Between 2006 and 2010, institutions and individuals in Minnesota received $12.1 million from the National Endowment for the Humanities and the Minnesota Humanities Center for projects that explore the human endeavor and preserve our cultural heritage. Below are some examples.
- Twin Cities Public Television received $750,000 in 2007 to produce a ninety-minute documentary, Dolley Madison. The film examines how the first lady used her unelected position to help define the young American republic.
- The Minnesota Humanities Center received $301,000 in 2010 for two teacher workshops on the topic Building America: Minnesota’s Iron Range, U.S. Industrialization, and the Creation of a World Power. About 180 teachers are attending these workshops to study Minnesota’s underappreciated northern tier and its role in American culture and history.
- Minneapolis-based Public Radio International received $300,000 in 2007 to support development of Studio 360’s American Icons. This series of one-hour radio programs, which examines individuals, creative works, and products that have captured the American imagination, uses a website to invite listener participation.
- The Minnesota Historical Society, St. Paul, received $147,000 in 2006 to conduct summer workshops for teachers on the topic of “Fort Snelling: A Contentious Ground.” The former military post helps illustrate the narrative of relations between Native Americans and settlers during the nineteenth century. One hundred teachers visited the site to learn more about the history of the Dakota tribe and the fur trade.
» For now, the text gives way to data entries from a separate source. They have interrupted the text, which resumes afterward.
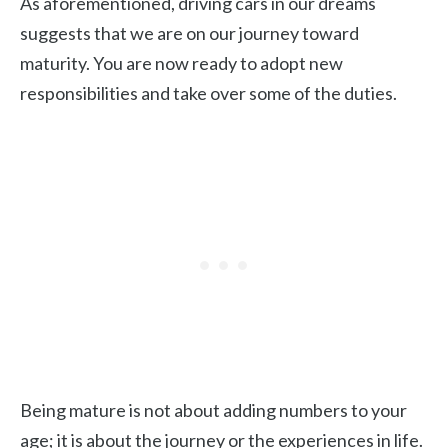
As aforementioned, driving cars in our dreams
suggests that we are on our journey toward
maturity. You are now ready to adopt new
responsibilities and take over some of the duties.
Being mature is not about adding numbers to your
age; it is about the journey or the experiences in life.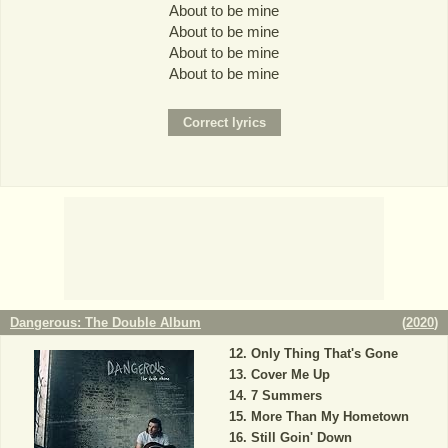
About to be mine
About to be mine
About to be mine
About to be mine
Dangerous: The Double Album
(
2020
)
Only Thing That's Gone
Cover Me Up
7 Summers
More Than My Hometown
Still Goin' Down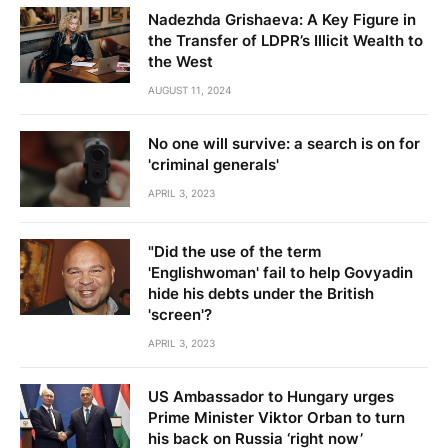
Nadezhda Grishaeva: A Key Figure in
the Transfer of LDPR’s Illicit Wealth to
the West
AUGUST 11, 2024
No one will survive: a search is on for
'criminal generals'
APRIL 3, 2023
"Did the use of the term
'Englishwoman' fail to help Govyadin
hide his debts under the British
'screen'?
APRIL 3, 2023
US Ambassador to Hungary urges
Prime Minister Viktor Orban to turn
his back on Russia ‘right now’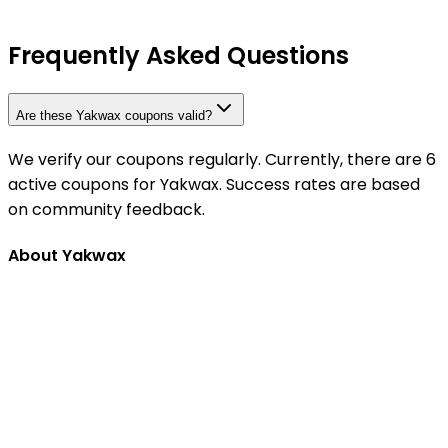
Frequently Asked Questions
Are these Yakwax coupons valid?
We verify our coupons regularly. Currently, there are 6
active coupons for Yakwax. Success rates are based
on community feedback.
About Yakwax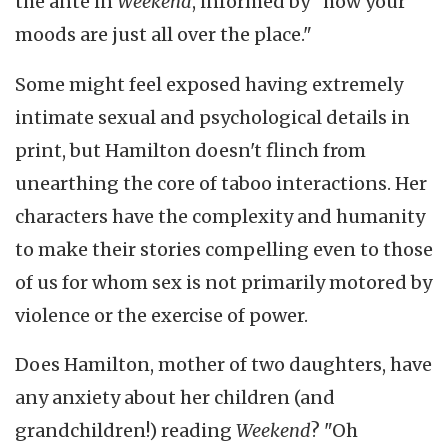
the ante in
Weekend
, informed by "how your
moods are just all over the place."
Some might feel exposed having extremely
intimate sexual and psychological details in
print, but Hamilton doesn't flinch from
unearthing the core of taboo interactions. Her
characters have the complexity and humanity
to make their stories compelling even to those
of us for whom sex is not primarily motored by
violence or the exercise of power.
Does Hamilton, mother of two daughters, have
any anxiety about her children (and
grandchildren!) reading
Weekend
? "Oh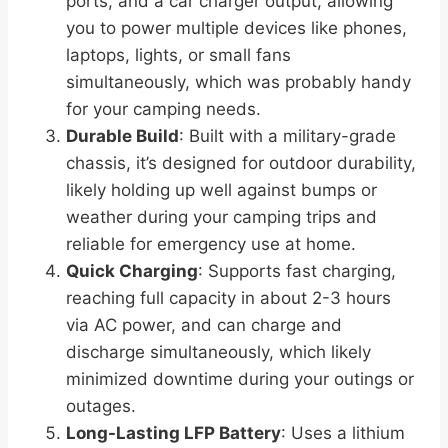
ports, and a car charger output, allowing
you to power multiple devices like phones,
laptops, lights, or small fans
simultaneously, which was probably handy
for your camping needs.
Durable Build
: Built with a military-grade
chassis, it’s designed for outdoor durability,
likely holding up well against bumps or
weather during your camping trips and
reliable for emergency use at home.
Quick Charging
: Supports fast charging,
reaching full capacity in about 2-3 hours
via AC power, and can charge and
discharge simultaneously, which likely
minimized downtime during your outings or
outages.
Long-Lasting LFP Battery
: Uses a lithium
- Architectural Legacy: The Search for an American Style 1880–1930 was the subject of walking tours and other public programs organized by the Winona County Historical Society with support from an NEH grant. The grant, totaling nearly $10,000, also supported a permanent exhibition on the city of Winona’s unique architectural style.
- Evolving Attitudes toward the Civil Rights Movement, 1954–1970, a radio documentary and companion website produced by Minnesota Public Radio, received an $89,000 grant in 2006. The project examined white responses to the civil rights movement in Mississippi.
- The University of Minnesota received a $45,000 public programs grant in 2007 for “Telling River Stories,” a series of historical interpretive installations along the Mississippi River in St. Paul and Minneapolis.
- The Minnesota Humanities Center has collaborated with the Minnesota Indian Affairs Council and the National Museum of the American Indian on the Minnesota American Indian Treaties Project, a series of community discussions on Native American rights and history.
- The Minnesota Humanities Center in 2010 sponsored the statewide traveling exhibit Journey Stories, organized by the Smithsonian Institution. The exhibit examines the intersection between modes of travel and Americans’ desire to feel free to move.
- Absent Narratives: District del Sol & Lake Street is the result of a partnership of the Minnesota Humanities Center and the Chicano Latino Affairs Council and explores the development of St. Paul’s District del Sol and Minneapolis’s Lake Street as thriving centers of Latino culture in Minnesota.